In August of 1991, Evraets read a published article in which he learned that defects in respondents' lens implant were the source of his injuries. He alleges that respondents' implant had excessive contact with the interior structures of the eye; caused lacerations; was made of inappropriate materials; and embedded in the eye, making removal difficult.
Evraets claims that respondents failed to perform sufficient studies to determine the safety and efficacy of their product; that they purposefully avoided federal regulations by not following the investigational protocols for intraocular lenses, by failing to obtain informed consent from patients participating in the investigational study, and by failing to report their findings; that they failed to give adequate warning of their product's dangerous characteristics, or reveal that safer alternatives were available; and that they knew or should have known that the lens's inherent design defects tended to cause sight-threatening complications and surgical complications when removal was necessary.
Evraets instituted this action on July 2, 1992. He alleges causes of action against respondents for negligence, breach of implied and express warranty, strict liability, negligence per se, and negligent and fraudulent misrepresentation.

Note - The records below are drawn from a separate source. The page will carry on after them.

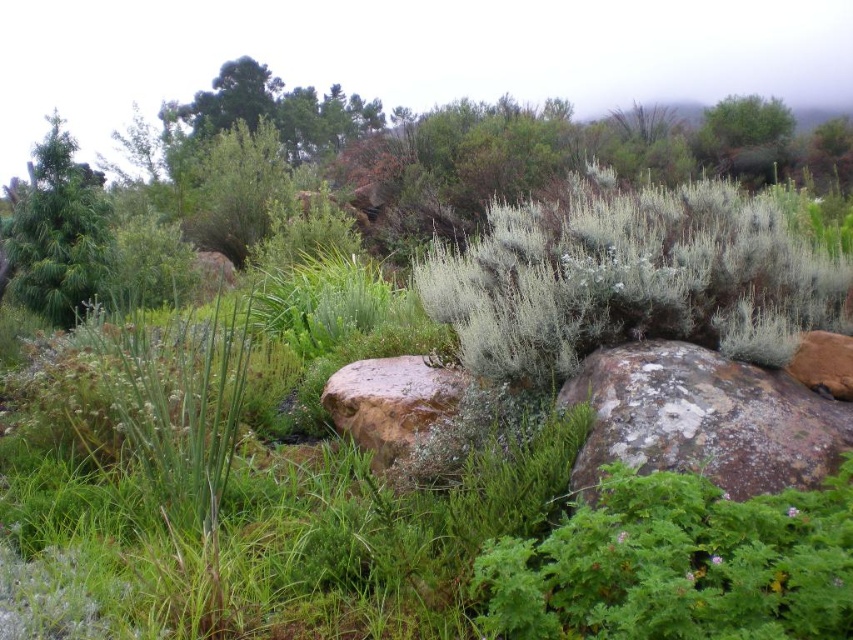 Question: Which object is the farthest from the brown rough boulder at center?

Choices:
 (A) speckled brown rock at center-right
 (B) green matte pine tree at left

Answer: (B)

Question: Among these objects, which one is nearest to the camera?

Choices:
 (A) speckled brown rock at center-right
 (B) brown rough boulder at center

Answer: (A)

Question: Is speckled brown rock at center-right positioned behind brown rough boulder at center?

Choices:
 (A) no
 (B) yes

Answer: (A)

Question: Is speckled brown rock at center-right below green matte pine tree at left?

Choices:
 (A) yes
 (B) no

Answer: (A)

Question: Considering the real-world distances, which object is farthest from the green matte pine tree at left?

Choices:
 (A) speckled brown rock at center-right
 (B) brown rough boulder at center

Answer: (A)

Question: Can you confirm if speckled brown rock at center-right is positioned to the left of green matte pine tree at left?

Choices:
 (A) no
 (B) yes

Answer: (A) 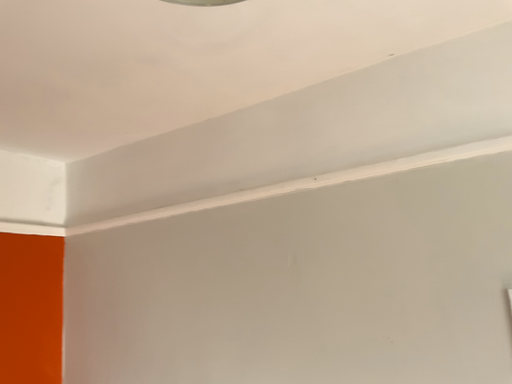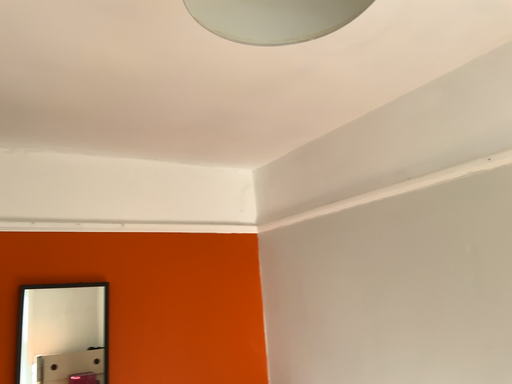 Question: Which way did the camera rotate in the video?

Choices:
 (A) rotated right
 (B) rotated left

Answer: (B) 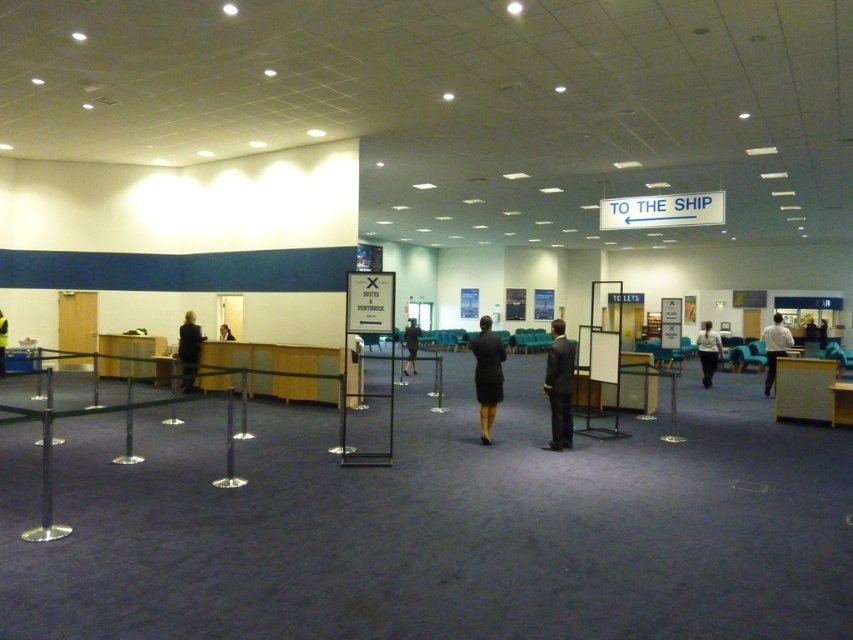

Overview of Federal Regulatory Scheme
This appeal requires an examination of the Food Drug and Cosmetic Act (FDCA). Medical devices are subject to a classification system under the FDCA. At one end of the classification spectrum, a device which does not present a potential unreasonable risk of illness or injury (appellant offers tongue depressors as an example) is subject only to the most general controls. These are Class I devices. Class II devices are more complex than Class I devices. At the far end of the classification spectrum, a manufacturer must obtain premarket approval for a device which is of substantial importance in preventing impairment of human health or which presents a potential unreasonable risk of illness or injury. The purpose of requiring premarket approval of these Class III devices is “to provide reasonable assurance of the safety and effectiveness of the device.” (21 U.S.C. § 360c(a).) Intraocular lenses are a Class III medical device.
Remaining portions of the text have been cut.